Komma vor „oder“ oder nicht?

Bei dem Begriff „oder“ handelt es sich um eine nebenordnende Konjunktion, wodurch die verbundenen Sätze oder Satzteile gleichgestellt sind. Die Konjunktion wird zumeist verwendet, um einen alternativen Aspekt zu dem bereits Gesagtem einzubringen.

Komma bei

Nebensätzen

Infinitivgruppen

Einschüben

Nachfragen

Kein Komma bei

Aufzählungen

Verbindung von Nebensätzen

Verbindung von Infinitivgruppen

Gleichrangigen Satzteilen

Das zeigt bereits, dass bei der Konjunktion „oder“ keine Einheitlichkeit bezüglich der Kommasetzung herrscht. Ein Komma vor „oder“ muss bei Nebensätzen, Infinitivgruppen, Einschüben und Nachfragen am Satzende gesetzt werden. Kein Komma vor „oder“ wird allerdings bei Aufzählungen, der Verbindung von Nebensätzen oder Infinitivgruppen und der Verknüpfung von gleichrangigen Satzteilen benötigt.

Kein Komma vor „oder“

In den meisten Fällen wird kein Komma vor „oder“ gesetzt, da der Begriff häufig für Aufzählungen verwendet wird, wobei kein Komma notwendig ist. Allerdings gibt es auch Fälle, bei denen ein Komma notwendig ist.

Aufzählungen

Ebenso wie bei „und“ wird auch vor „oder“ kein Komma bei Aufzählungen gesetzt. Der Begriff „oder“ wird vor dem letzten Aspekt einer Aufzählung ohne Komma davor oder dahinter platziert.

Beispiele

  • Auf der Party kannst du tanzen, singen oder einfach nur die Musik genießen.
  • Im Urlaub könnten wir wandern, schwimmen, lesen oder einfach nur am Strand entspannen.

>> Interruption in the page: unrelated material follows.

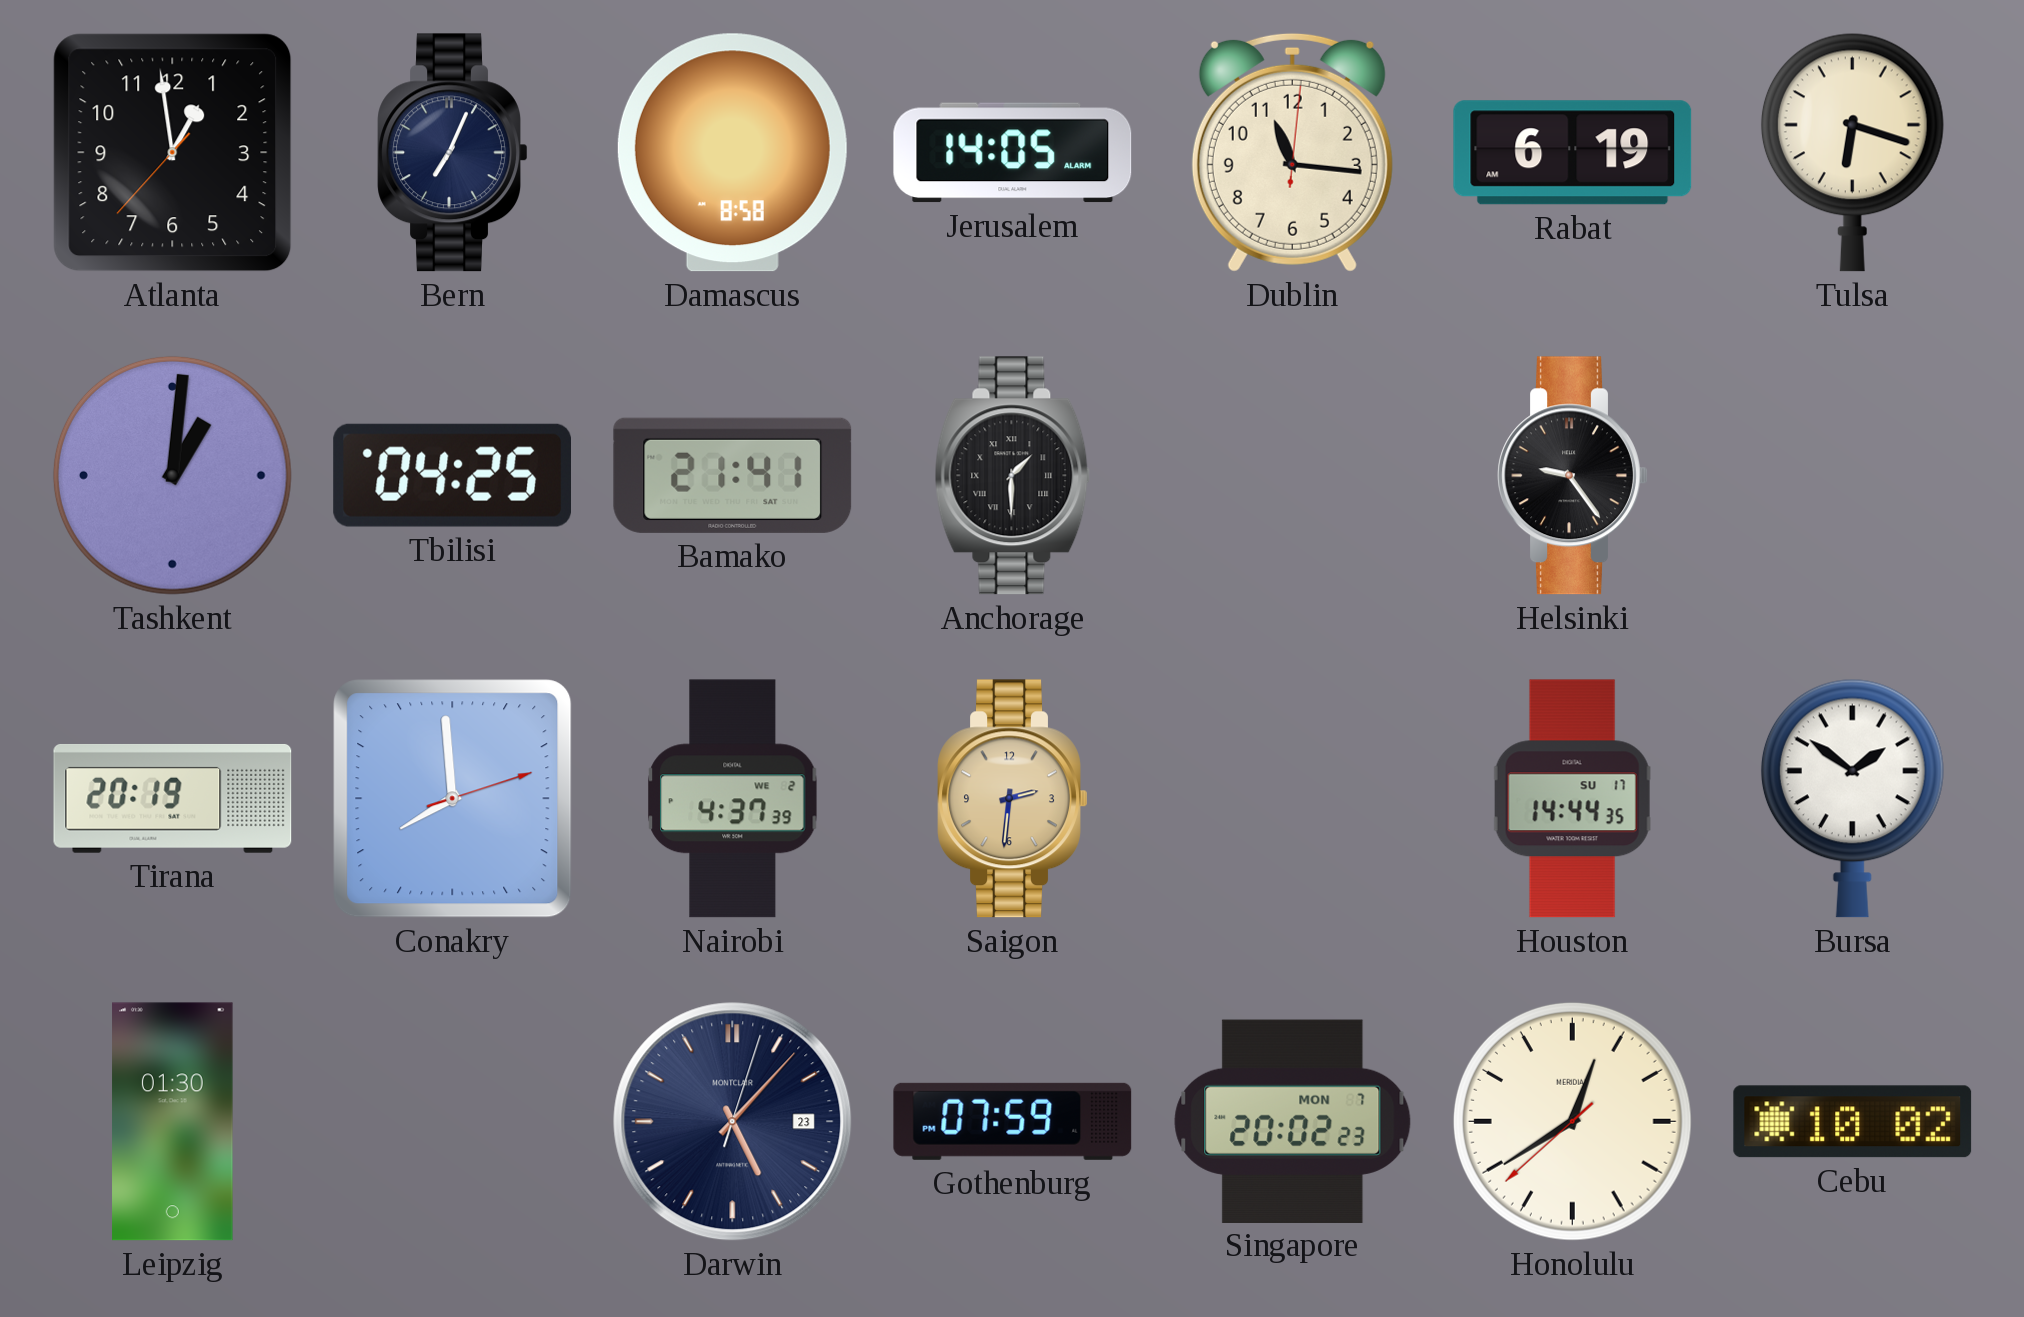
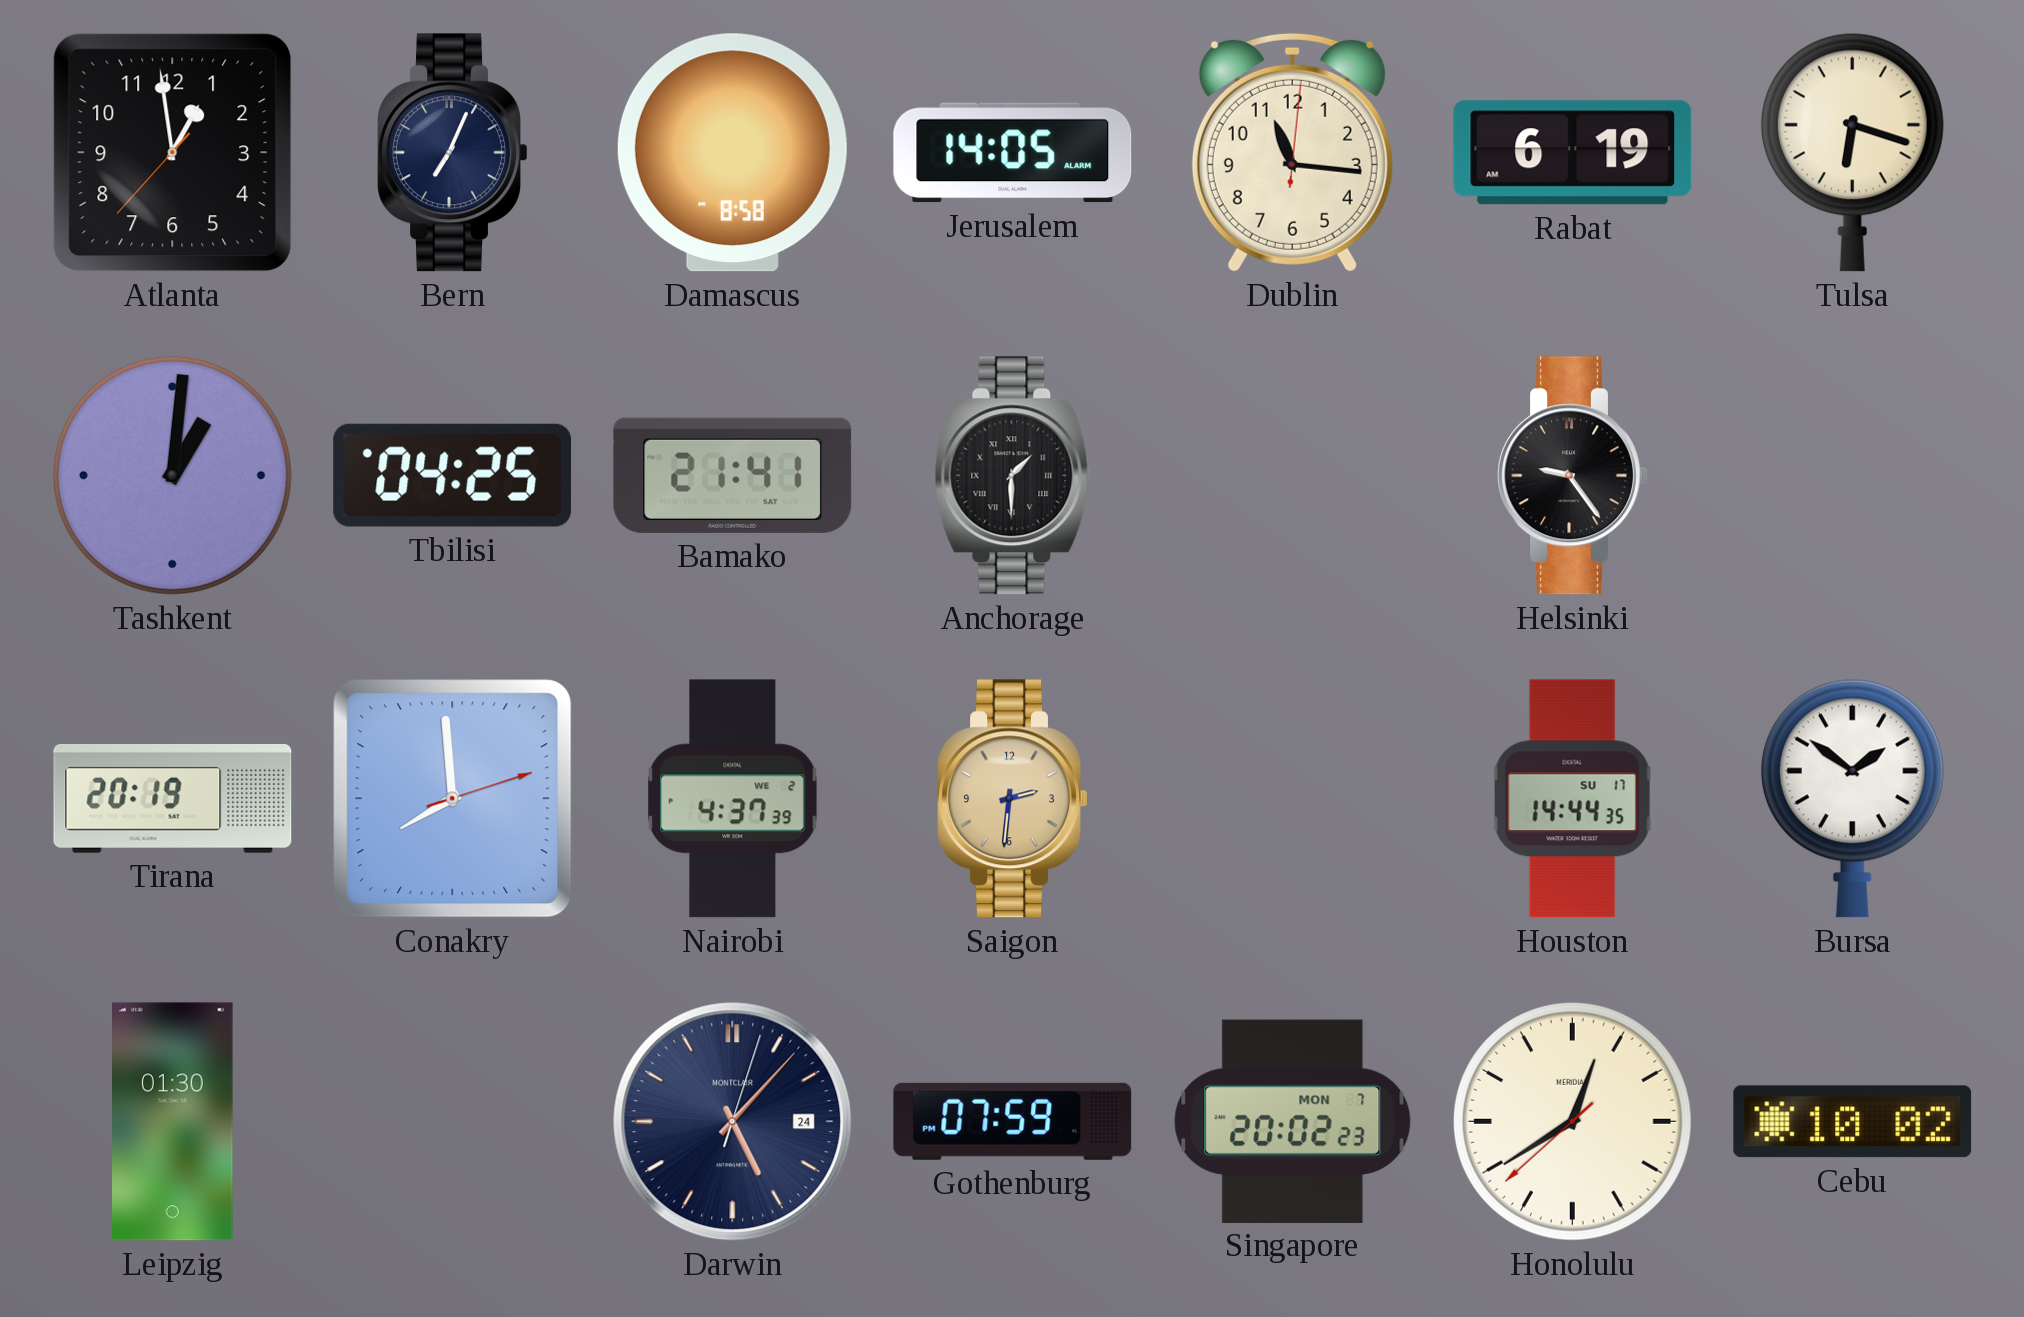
Darwin date: 23 -> 24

Verbindung von Nebensätzen

Wenn du zwei gleichrangige Nebensätze verbindest, die sich auf denselben Hauptsatz beziehen, muss kein Komma vor „oder“ gesetzt werden. Allerdings muss ein Komma zur Abgrenzung der Nebensätze vom Hauptsatz gesetzt werden.

Beispiele

  • Du darfst das Auto fahren, wenn du es wieder volltankst oder wenn du es morgen wäschst.
  • Jeder kann studieren, solange er sich organisiert oder solange er die Vorlesungen besucht.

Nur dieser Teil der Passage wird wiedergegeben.